All along I used to teach seminars and I taught medical helminthology, I taught about parasitic worms at New York medical college for 25 years overlapping with those other jobs. So I discovered that I loved teaching and I hope to go on doing that, but now it will be largely at conferences and meetings, but especially if there are conferences were a lot of students tend to come and just this past summer I was at one such conference where it was not … it was in the place where there were not expensive hotels and were the tradition of students coming because it was accessible and I greatly enjoyed that and I hope to continue to do that.

How has your life changed since being awarded the Nobel Prize?

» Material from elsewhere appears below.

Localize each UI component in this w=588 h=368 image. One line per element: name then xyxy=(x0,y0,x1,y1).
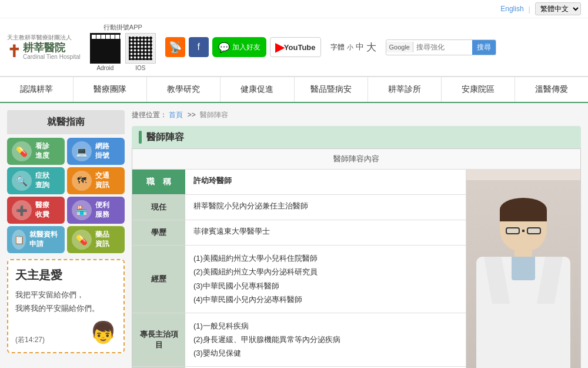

William C. Campbell: The way my life has changed mostly since I got that call was in sheer busyness. I have always been busy cause I chose to be busy, but now I don’t get to choose what sort of business I am engaged in. Now I am overwhelmed with messages, the good part of it is that many messages are from old friends, the bad part is that there are so many messages of all kinds and that I am now retired, I don’t have a secretary, I have my wonderful wife who helps, but still we are very much in retirement mode and so this is a major change in our lives to be called upon to answer so many questions and to respond to so many invitations to conferences all over the world. Some of them several years in advance, and at my age I think it is a bit presumptuous to make plans many years in advance. So I am trying to be careful about that and I am trying to also continue to do the things that I have been doing. I still like to go out in season and kayak an early morning and I still play ping-pong three times a week and I am determined not to give up certain things like that, but it certainly has been a challenge just to keep up with the calls on my time.